Behind the Forecast: Winter’s chilling effect on cars
Listen to Science Behind the Forecast with Meteorologist Tawana Andrew every Friday on 89.3 WFPL at 7:45 a.m.
LOUISVILLE, Ky. (WAVE) - The cold winter air does not get along with our vehicles and wreaks havoc on everything from our tires to the engine. But why?
Well, we have to bring the Ideal Gas Law (also known as the Equation of State) into the conversation. It is PV = nRT. This equation demonstrates the relationship between pressure (P), volume (V), and temperature (T). The term n describes how many gas molecules are in a volume while R is a constant called the ideal gas constant.
For our tires, the equation demonstrates that lower temperatures (T) lead to a decrease in pressure (P). Tire pressure will drop around 1 pound per square inch (psi) for every 10°F drop in temperature. A fully inflated tire at 80°F is 6 psi under-inflated at 20°F.
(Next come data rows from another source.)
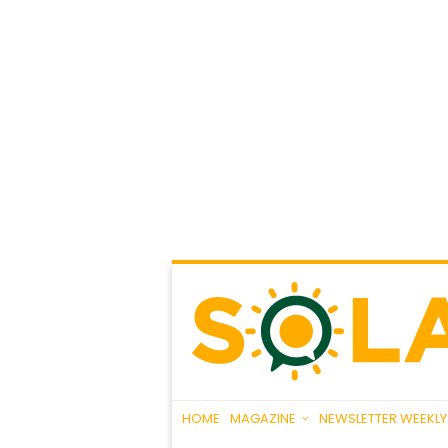
HOME
MAGAZINE
NEWSLETTER WEEKLY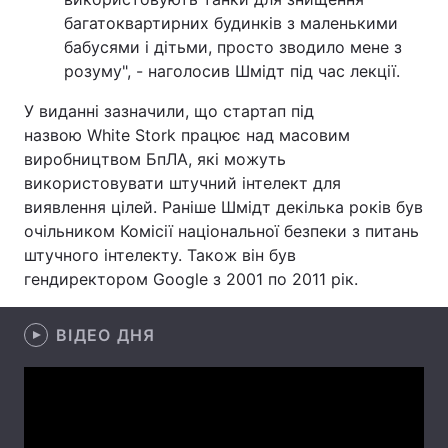
багатоквартирних будинків з маленькими
Лонгріди
бабусями і дітьми, просто зводило мене з
розуму", - наголосив Шмідт під час лекції.
Відео з Youtube
Статті
У виданні зазначили, що стартап під
назвою White Stork працює над масовим
Інтерв'ю
Думки
виробництвом БпЛА, які можуть
використовувати штучний інтелект для
Архів
Вакансії
виявлення цілей. Раніше Шмідт декілька років був
Контакти
очільником Комісії національної безпеки з питань
штучного інтелекту. Також він був
Послуги
гендиректором Google з 2001 по 2011 рік.
ВІДЕО ДНЯ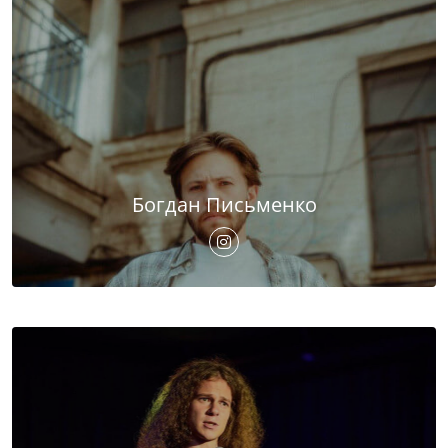
Богдан Письменко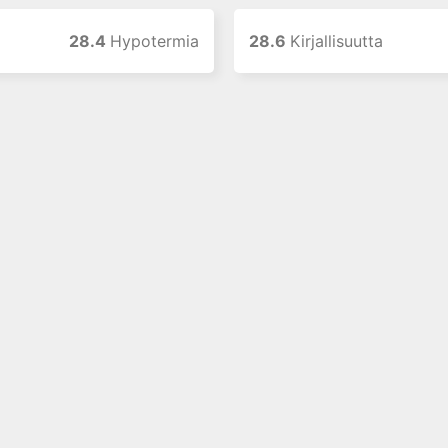
28.4
Hypotermia
28.6
Kirjallisuutta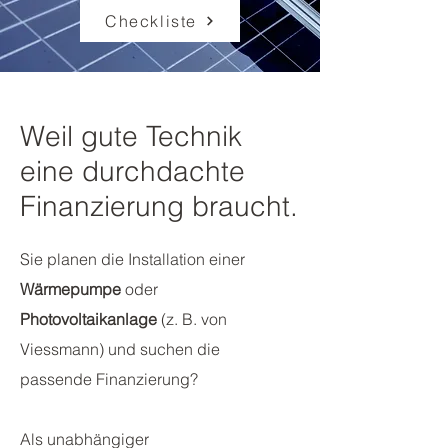
Checkliste
Weil gute Technik
eine durchdachte
Finanzierung braucht.
Sie planen die Installation einer
Wärmepumpe
oder
Photovoltaikanlage
(
z. B. von
Viessmann) und suchen die
passende Finanzierung?
Als unabhängiger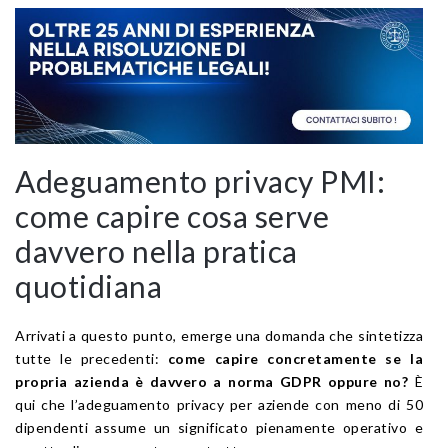
Adeguamento privacy PMI:
come capire cosa serve
davvero nella pratica
quotidiana
Arrivati a questo punto, emerge una domanda che sintetizza
tutte le precedenti:
come capire concretamente se la
propria azienda è davvero a norma GDPR oppure no?
È
qui che l’adeguamento privacy per aziende con meno di 50
dipendenti assume un significato pienamente operativo e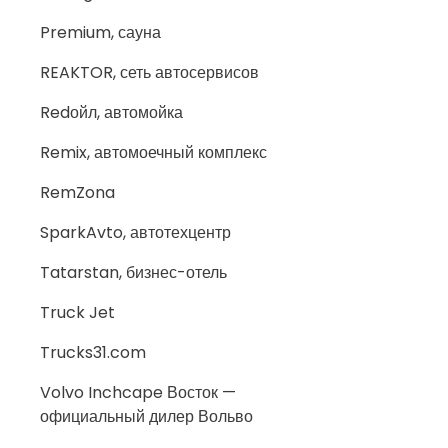
Premium, сауна
REAKTOR, сеть автосервисов
Redойл, автомойка
Remix, автомоечный комплекс
RemZona
SparkAvto, автотехцентр
Tatarstan, бизнес-отель
Truck Jet
Trucks31.com
Volvo Inchcape Восток —
официальный дилер Вольво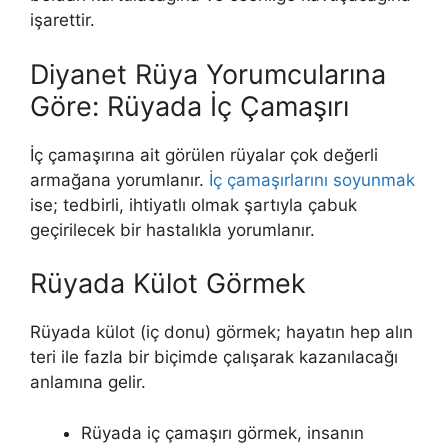
işarettir.
Diyanet Rüya Yorumcularına
Göre: Rüyada İç Çamaşırı
İç çamaşırına ait görülen rüyalar çok değerli
armağana yorumlanır.
İç çamaşırlarını soyunmak
ise; tedbirli, ihtiyatlı olmak şartıyla çabuk
geçirilecek bir hastalıkla yorumlanır.
Rüyada Külot Görmek
Rüyada külot (iç donu) görmek; hayatın hep alın
teri ile fazla bir biçimde çalışarak kazanılacağı
anlamına gelir.
Rüyada iç çamaşırı görmek, insanın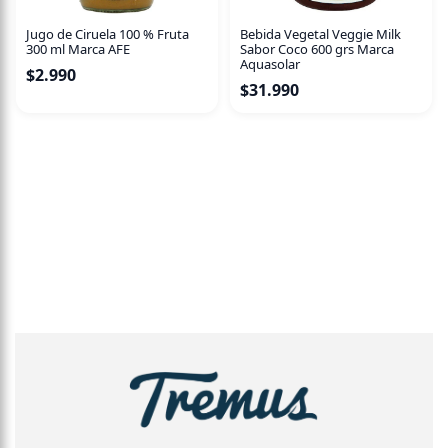
Jugo de Ciruela 100 % Fruta
Bebida Vegetal Veggie Milk
300 ml Marca AFE
Sabor Coco 600 grs Marca
Aquasolar
$
2.990
$
31.990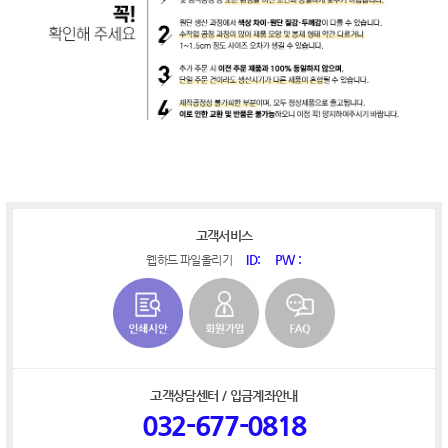
고객서비스
ID:
PW :
웹하드 파일올리기
고객상담센터 / 입금계좌안내
032-677-0818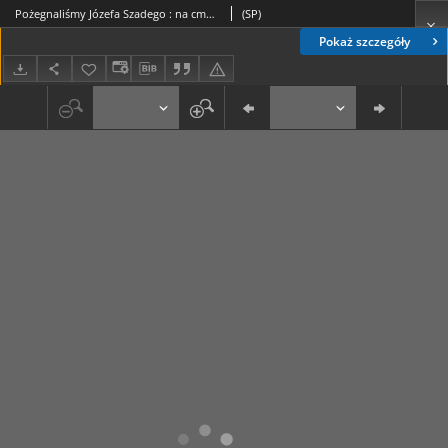
Pożegnaliśmy Józefa Szadego : na cmentarzu w Batowicach
(SP)
Pokaż szczegóły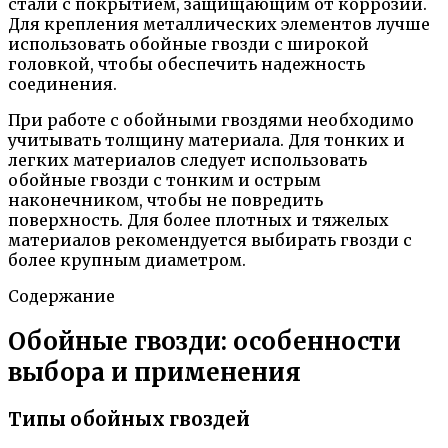
стали с покрытием, защищающим от коррозии.
Для крепления металлических элементов лучше
использовать обойные гвозди с широкой
головкой, чтобы обеспечить надежность
соединения.
При работе с обойными гвоздями необходимо
учитывать толщину материала. Для тонких и
легких материалов следует использовать
обойные гвозди с тонким и острым
наконечником, чтобы не повредить
поверхность. Для более плотных и тяжелых
материалов рекомендуется выбирать гвозди с
более крупным диаметром.
Содержание
Обойные гвозди: особенности
выбора и применения
Типы обойных гвоздей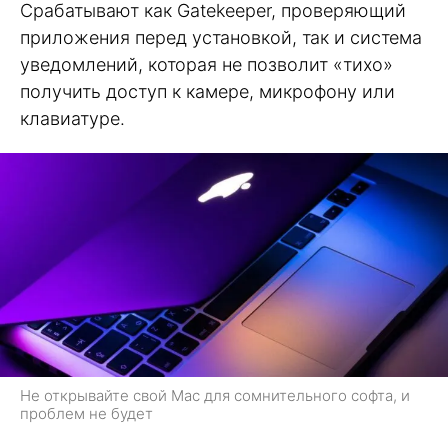
Срабатывают как Gatekeeper, проверяющий
приложения перед установкой, так и система
уведомлений, которая не позволит «тихо»
получить доступ к камере, микрофону или
клавиатуре.
Не открывайте свой Mac для сомнительного софта, и
проблем не будет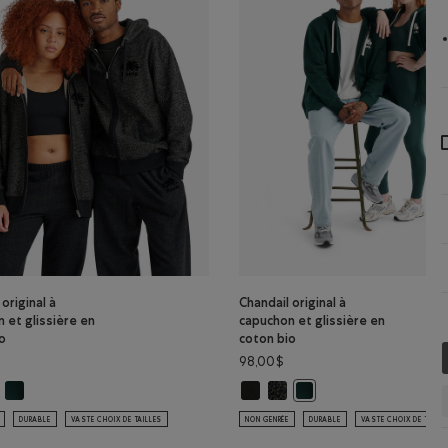
original à
Chandail original à
 et glissière en
capuchon et glissière en
o
coton bio
98,00$
bio: POIVRE NOIR Couleur
ton bio: VARSITY VERT Couleur
 original à capuchon et glissière en coton bio: NOIR Couleur
Chandail original à capuchon et glissière en coton bio: VARSITY VERT Coul
Chandail original à capuchon et gl
Chandail original à capuchon 
NOIR Couleur
ndail original à capuchon et glissière en coton bio: POIVRE NOIR Couleur
Chandail original à capuc
DURABLE
VASTE CHOIX DE TAILLES
NON GENRÉE
DURABLE
VASTE CHOIX DE TAILL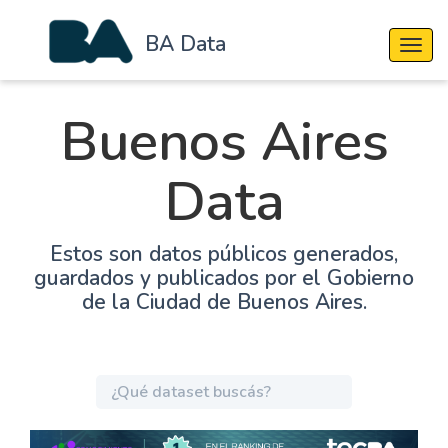
BA Data
Cambi
Buenos Aires
Data
Estos son datos públicos generados,
guardados y publicados por el Gobierno
de la Ciudad de Buenos Aires.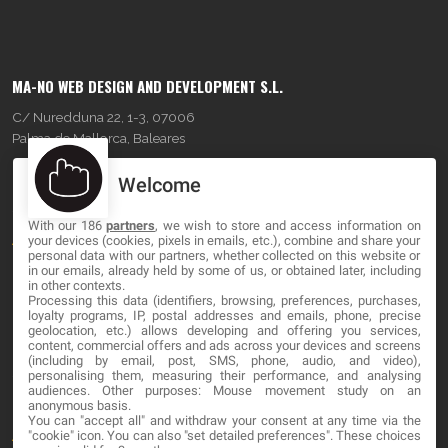
MA-NO WEB DESIGN AND DEVELOPMENT S.L.
C/ Nuredduna 22, 1-3, 07006
Palma de Mallorca, Baleares
Welcome
OUR COMPANY
With our 186
partners
, we wish to store and access information on
About
your devices (cookies, pixels in emails, etc.), combine and share your
personal data with our partners, whether collected on this website or
Blog
in our emails, already held by some of us, or obtained later, including
in other contexts.
Processing this data (identifiers, browsing, preferences, purchases,
Contact
loyalty programs, IP, postal addresses and emails, phone, precise
geolocation, etc.) allows developing and offering you services,
content, commercial offers and ads across your devices and screens
LEGAL
(including by email, post, SMS, phone, audio, and video),
personalising them, measuring their performance, and analysing
audiences. Other purposes: Mouse movement study on an
Cookies
anonymous basis.
You can "accept all" and withdraw your consent at any time via the
Avviso Legale
"cookie" icon
. You can also "set detailed preferences". These choices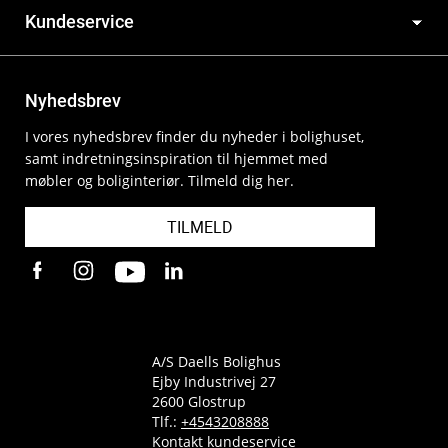
Kundeservice
Nyhedsbrev
I vores nyhedsbrev finder du nyheder i bolighuset,
samt indretningsinspiration til hjemmet med
møbler og boliginteriør. Tilmeld dig her.
TILMELD
A/S Daells Bolighus
Ejby Industrivej 27
2600 Glostrup
Tlf.:
+4543208888
Kontakt kundeservice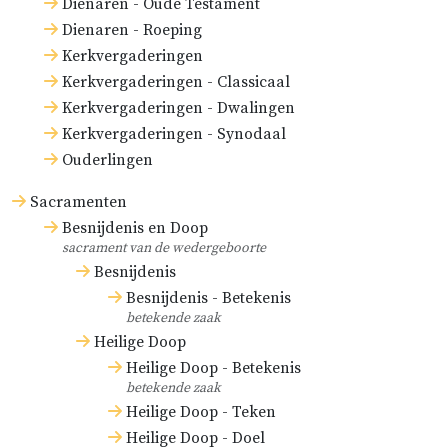
Dienaren - Oude Testament
Dienaren - Roeping
Kerkvergaderingen
Kerkvergaderingen - Classicaal
Kerkvergaderingen - Dwalingen
Kerkvergaderingen - Synodaal
Ouderlingen
Sacramenten
Besnijdenis en Doop
sacrament van de wedergeboorte
Besnijdenis
Besnijdenis - Betekenis
betekende zaak
Heilige Doop
Heilige Doop - Betekenis
betekende zaak
Heilige Doop - Teken
Heilige Doop - Doel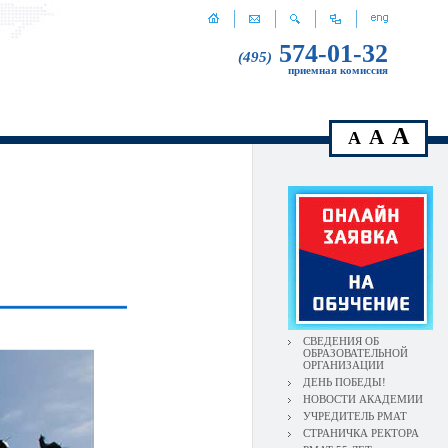
574-01-32
(495)
приемная комиссия
A
A
A
СВЕДЕНИЯ ОБ
ОБРАЗОВАТЕЛЬНОЙ
ОРГАНИЗАЦИИ
ДЕНЬ ПОБЕДЫ!
НОВОСТИ АКАДЕМИИ
УЧРЕДИТЕЛЬ РМАТ
СТРАНИЧКА РЕКТОРА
Under-inflated tires can potentially fail in icy or snowy conditions. Find your vehicle's optimal tire pressure on the label on the inside of the driver's side doorframe.
The cold air also messes with car batteries for a few reasons: it thickens the oil inside the battery and reduces the amount of energy it can produce.
A cold engine must work harder to push around the cold, syrup-like oil, which makes it harder for the engine to start. Synthetic oils are recommended for colder climates for this reason; they stay liquid at lower temperatures.
The chemical reactions inside of a car battery slow down at cold temperatures. Since the battery then produces less energy, the starter motor does not have enough to work with to start the engine, forcing it to crank slowly.
A conventional gasoline car's gas mileage is 12% lower at 20°F than at 77°F, according to experts.
While cold engine oil and issues with battery performance are some of the most obvious causes for lower fuel economy in the winter, here's a list from the U.S. Department of Energy of a few other reasons why our fuel economy drops in colder months.
- It takes longer for your engine to reach its most fuel-efficient temperature. This affects shorter trips more since your car spends more of your trip at less-than-optimal temperatures.
- Heated seats, window defrosters, and heater fans use additional power.
- Warming up your vehicle before you start your trip lowers your fuel economy; idling gets 0 miles per gallon.
- Colder air is denser, increasing the aerodynamic drag on your vehicle, especially at highway speeds.
- Tire pressure decreases in colder temperatures, increasing rolling resistance.
- Winter grades of gasoline can have slightly less energy per gallon than summer blends.
- Icy or snow-covered roads decrease your tires' grip on the road, wasting energy.
- Safe driving speeds on slick roads can be much lower than normal, further reducing fuel economy, especially at speeds below 30 to 40 mph.
- Using a four-wheel drive uses more fuel.